For certain classes of ODEs, the existence of Lyapunov functions is a necessary and sufficient condition for stability. Whereas there is no general technique for constructing Lyapunov functions for ODEs, in many specific cases the construction of Lyapunov functions is known. For instance, quadratic functions suffice for systems with one state; the solution of a particular linear matrix inequality provides Lyapunov functions for linear systems; and conservation laws can often be used to construct Lyapunov functions for physical systems.
Lyapunov function may be interpreted as generalized energy functions for arbitrary state space dynamical systems. When doing mechanism design or other systems with digital states whose state transition functions are declared rather than observed, one can start with a Lyapunov function, which the designer considers to be a measure of energy within the system, then constrain the mechanism design to include only state transitions which satisfy Lyapunov’s second method, thus ensuring analytical stability of the resulting system. This method does not prevent external actors from pumping energy into the system, but it does allow energy conservation to be asserted preventing a class of attacks whereby an agent perturbs the state of the system, in order to extract profits from the control action. Agent may still profit from other agents actions in response to the perturbation.

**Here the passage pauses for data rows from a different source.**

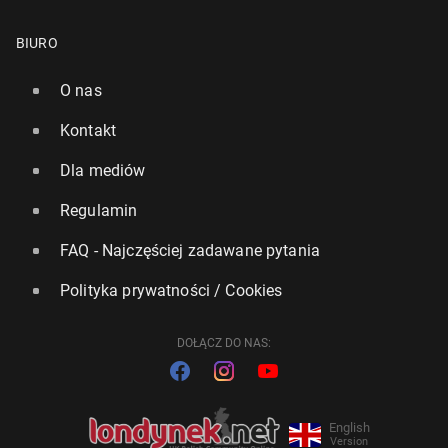
BIURO
O nas
Kontakt
Dla mediów
Regulamin
FAQ - Najczęściej zadawane pytania
Polityka prywatności / Cookies
DOŁĄCZ DO NAS:
English
Version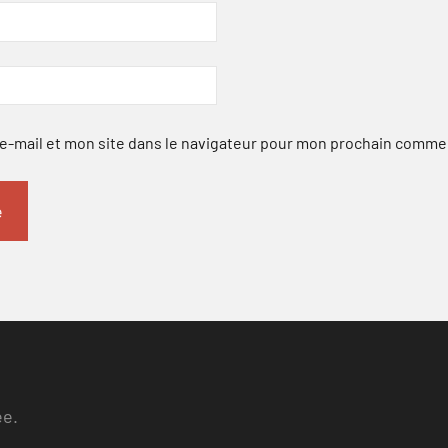
-mail et mon site dans le navigateur pour mon prochain comme
ee.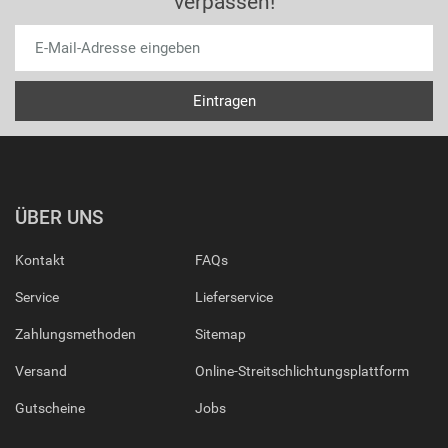
verpassen!
ÜBER UNS
Kontakt
FAQs
Service
Lieferservice
Zahlungsmethoden
Sitemap
Versand
Online-Streitschlichtungsplattform
Gutscheine
Jobs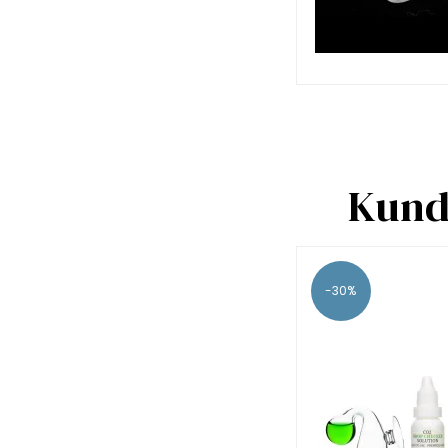
Kunde
-30%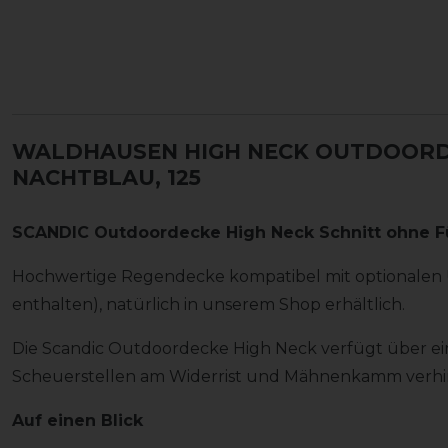
WALDHAUSEN HIGH NECK OUTDOORDE
NACHTBLAU, 125
SCANDIC Outdoordecke High Neck Schnitt ohne F
Hochwertige Regendecke kompatibel mit optionalen 
enthalten), natürlich in unserem Shop erhältlich.
Die Scandic Outdoordecke High Neck verfügt über e
Scheuerstellen am Widerrist und Mähnenkamm verhi
Auf einen Blick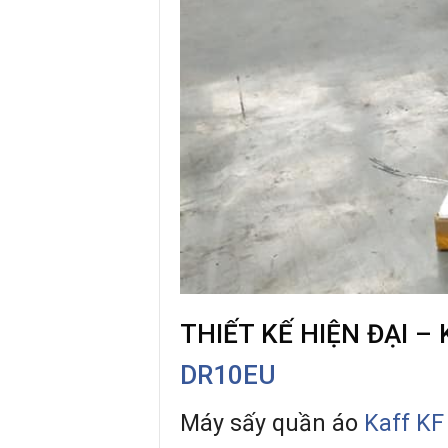
THIẾT KẾ HIỆN ĐẠI –
DR10EU
Máy sấy quần áo
Kaff KF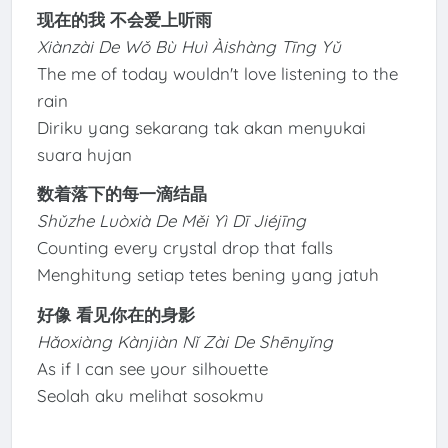
现在的我 不会爱上听雨
Xiànzài De Wǒ Bù Huì Àishàng Tīng Yǔ
The me of today wouldn't love listening to the
rain
Diriku yang sekarang tak akan menyukai
suara hujan
数着落下的每一滴结晶
Shǔzhe Luòxià De Měi Yì Dī Jiéjīng
Counting every crystal drop that falls
Menghitung setiap tetes bening yang jatuh
好像 看见你在的身影
Hǎoxiàng Kànjiàn Nǐ Zài De Shēnyǐng
As if I can see your silhouette
Seolah aku melihat sosokmu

In mathematics, stability theory addresses the stability of solutions of differential equations and of trajectories of dynamical systems under small perturbations of initial conditions.
Analytical Stability is defined in contrast to the colloquial use of stability to refer to a set of historical observations about a signal which was over the period of observation remaining within some bounds of an apparent equilibrium. Unlike empirical stability, analytical stability implies future stability but does so by leveraging a formal abstraction for which such stability properties may be proven through real analysis. Strong methods for such proofs rely on Lyapunov functions.